### Given records
· · · ·

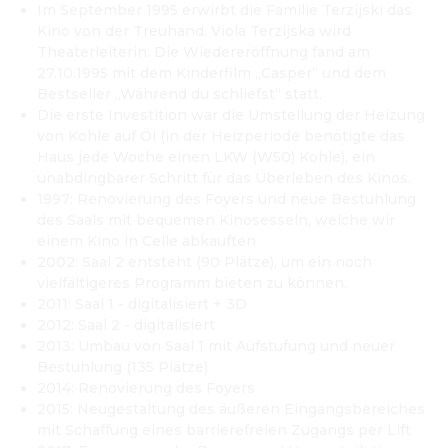
Im September 1995 erwirbt die Familie Terzijski das 
Kino von der Treuhand. Viola Terzijska wird 
Theaterleiterin. Die Wiedereröffnung fand am 
27.10.1995 mit dem Kinderfilm „Casper“ und dem 
Bestseller „Während du schliefst“ statt.
Die erste Investition war die Umstellung der Heizung 
von Kohle auf Öl (in der Heizperiode benötigte das 
Haus jede Woche einen LKW (W50) Kohle), ein 
unabdingbarer Schritt für das Überleben des Kinos.
1997: Renovierung des Foyers und neue Bestuhlung 
des Saals mit bequemen Kinosesseln, welche wir 
einem Kino in Celle abkauften
2002: Saal 2 entsteht (90 Plätze), um ein noch 
vielfältigeres Programm bieten zu können.
2011: Saal 1 - digitalisiert + 3D
2012: Saal 2 - digitalisiert
2013: Umbau von Saal 1 mit Aufstufung und neuer 
Bestuhlung (135 Plätze)
2014: Renovierung des Foyers
2015: Neugestaltung des äußeren Eingangsbereiches 
mit Schaffung eines barrierefreien Zugangs per Lift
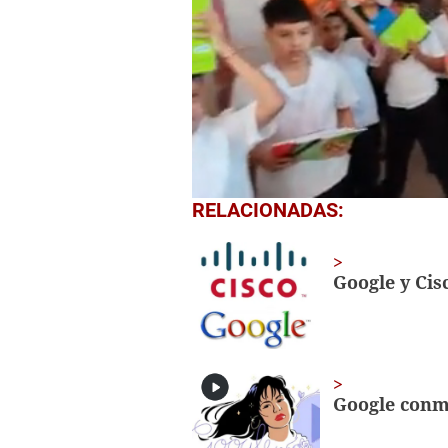
0
RELACIONADAS:
seconds
of
1
minute,
Google y Cis
56
seconds
Volume
0%
Google conm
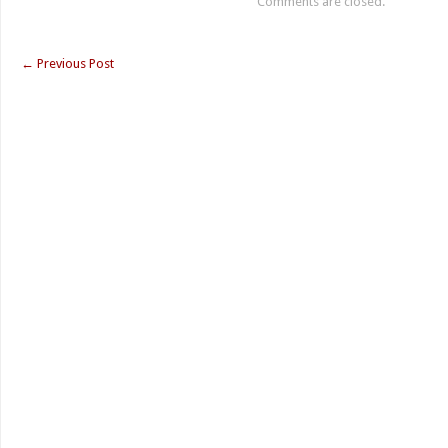
Comments are closed.
←
Previous Post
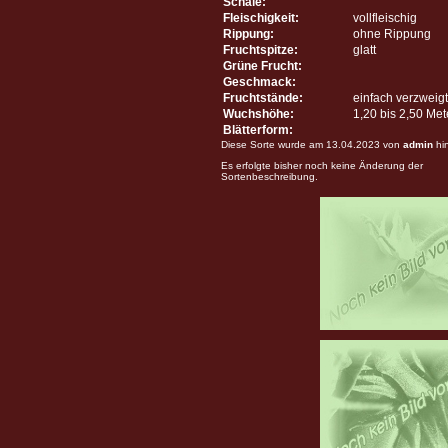
Schale:
Fleischigkeit:
vollfleischig
Rippung:
ohne Rippung
Fruchtspitze:
glatt
Grüne Frucht:
Geschmack:
Fruchtstände:
einfach verzweigt
Wuchshöhe:
1,20 bis 2,50 Me
Blätterform:
Diese Sorte wurde am 13.04.2023 von
admin
hi
Es erfolgte bisher noch keine Änderung der
Sortenbeschreibung.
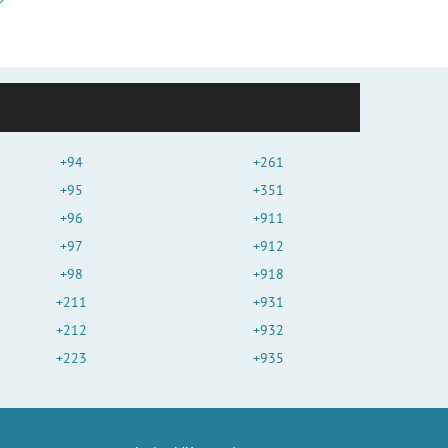
+94
+261
+95
+351
+96
+911
+97
+912
+98
+918
+211
+931
+212
+932
+223
+935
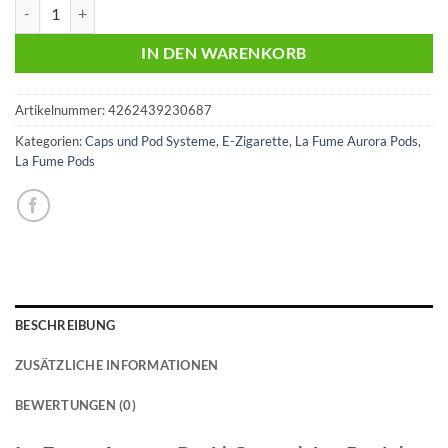
La Fume Aurora Pod | Grape | 1er Pack | 20mg Menge
IN DEN WARENKORB
Artikelnummer:
4262439230687
Kategorien:
Caps und Pod Systeme
,
E-Zigarette
,
La Fume Aurora Pods
,
La Fume Pods
BESCHREIBUNG
ZUSÄTZLICHE INFORMATIONEN
BEWERTUNGEN (0)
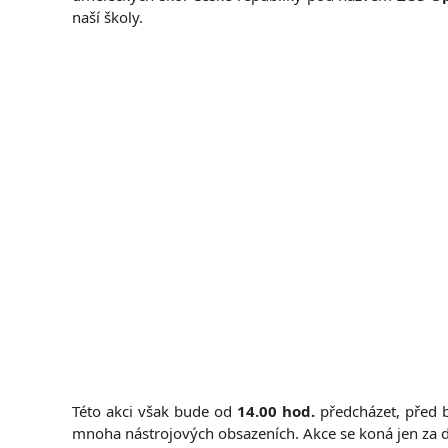
naší školy.
Této akci však bude od
14.00 hod.
předcházet, před 
mnoha nástrojových obsazeních. Akce se koná jen za 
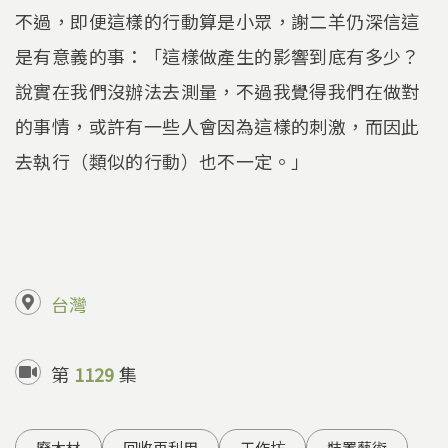
不過，即便這樣的行動算是小眾，謝二羊仍深信這
是有意義的事：「這樣做產生的影響到底有多少？
說實在我們沒辦法去測量，不過我覺得我們在做對
的事情，或許有一些人會因為這樣的刺激，而因此
去執行（類似的行動）也不一定。」
台灣
第
1129
集
廢木材
回收再利用
工作坊
裝置藝術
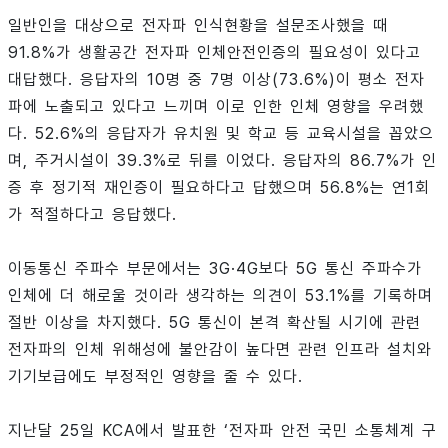
일반인을 대상으로 전자파 인식현황을 설문조사했을 때
91.8%가 생활공간 전자파 인체안전인증의 필요성이 있다고
대답했다. 응답자의 10명 중 7명 이상(73.6%)이 평소 전자
파에 노출되고 있다고 느끼며 이로 인한 인체 영향을 우려했
다. 52.6%의 응답자가 유치원 및 학교 등 교육시설을 꼽았으
며, 주거시설이 39.3%로 뒤를 이었다. 응답자의 86.7%가 인
증 후 정기적 재인증이 필요하다고 답했으며 56.8%는 연1회
가 적절하다고 응답했다.
이동통신 주파수 부문에서는 3G·4G보다 5G 통신 주파수가
인체에 더 해로울 것이라 생각하는 의견이 53.1%를 기록하며
절반 이상을 차지했다. 5G 통신이 본격 확산될 시기에 관련
전자파의 인체 위해성에 불안감이 높다면 관련 인프라 설치와
기기보급에도 부정적인 영향을 줄 수 있다.
지난달 25일 KCA에서 발표한 ‘전자파 안전 국민 소통체계 구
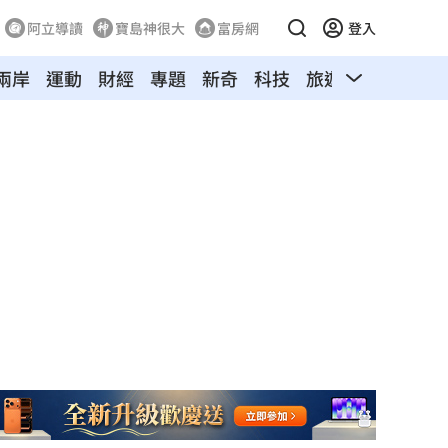
阿立導讀
寶島神很大
富房網
登入
兩岸
運動
財經
專題
新奇
科技
旅遊
汽車
寵物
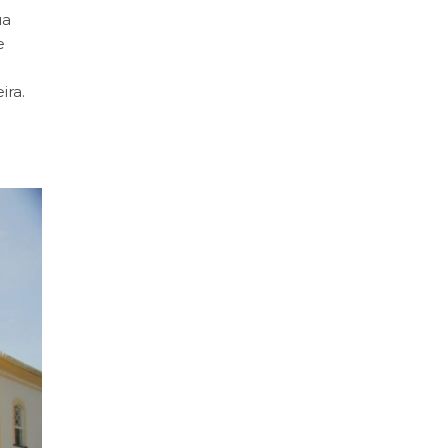
ua
e
ira.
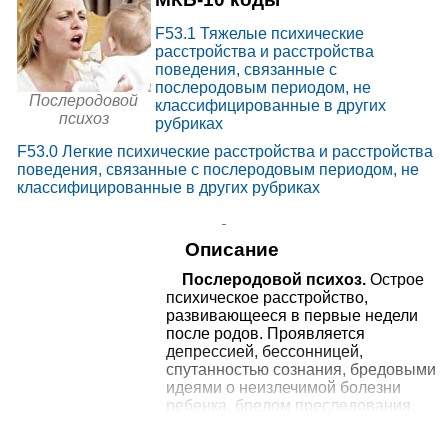
15000₽
+7(495
..показать
Москва, ул. Старокачаловская,
д. 3, корп. 3
F53.1
Тяжелые психические
Запись
расстройства и расстройства
поведения, связанные с
от
МЕДСИ на Ленинградском
послеродовым периодом, не
Послеродовой
15000₽
проспекте
+7(495
..показать
Москва, Ленинградский пр-т, д.
классифицированные в других
психоз
52
рубриках
Запись
F53.0
Легкие психические расстройства и расстройства
от
поведения, связанные с послеродовым периодом, не
МЕДСИ на Ленинском
классифицированные в других рубриках
15150₽
проспекте
+7(495
..показать
Москва, Ленинский пр-т, д. 20,
стр. 1
Запись
Описание
от
МЕДСИ в Марьино
Послеродовой психоз.
Острое
15150₽
+7(495
..показать
Москва, ул. Маршала
психическое расстройство,
Голованова, д. 1, корп. 2
Запись
развивающееся в первые недели
после родов. Проявляется
от
депрессией, бессонницей,
МЕДСИ в
спутанностью сознания, бредовыми
15150₽
Благовещенском переулке
+7(495
..показать
Москва, Благовещенский пер., д.
идеями о неизлечимой болезни
6, стр. 1
Запись
ребенка, бредом преследования,
галлюцинациями. Поведение
Ещё 591 клинику
пациенток становится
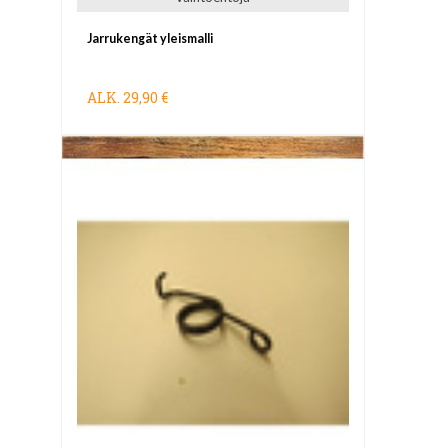
Jarrukengät yleismalli
ALK.
29,90 €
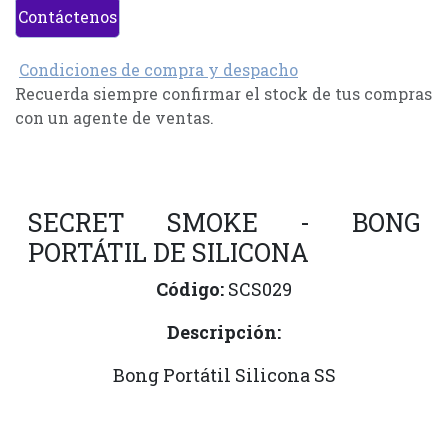
Contáctenos
Condiciones de compra y despacho
Recuerda siempre confirmar el stock de tus compras
con un agente de ventas.
SECRET SMOKE - BONG
PORTÁTIL DE SILICONA
Código:
SCS029
Descripción:
Bong Portátil Silicona SS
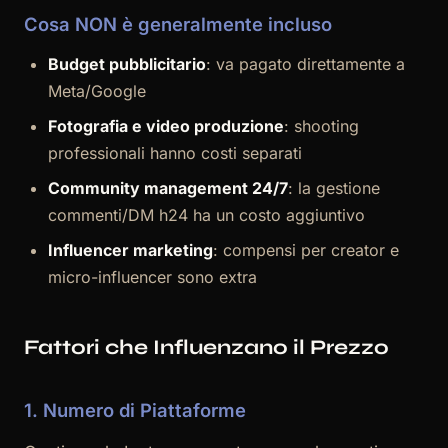
Cosa NON è generalmente incluso
Budget pubblicitario
: va pagato direttamente a
Meta/Google
Fotografia e video produzione
: shooting
professionali hanno costi separati
Community management 24/7
: la gestione
commenti/DM h24 ha un costo aggiuntivo
Influencer marketing
: compensi per creator e
micro-influencer sono extra
Fattori che Influenzano il Prezzo
1. Numero di Piattaforme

· · · ·

### Task directions
Only the lines from the start of the material to the line with "von Kohle auf", inclusive, belong in the answer, printed exactly and free of pictures.

### Completed exercise
Im September 1995 erwirbt die Familie Terzijski das 
Kino von der Treuhand. Viola Terzijska wird 
Theaterleiterin. Die Wiedereröffnung fand am 
27.10.1995 mit dem Kinderfilm „Casper“ und dem 
Bestseller „Während du schliefst“ statt.
Die erste Investition war die Umstellung der Heizung 
von Kohle auf Öl (in der Heizperiode benötigte das 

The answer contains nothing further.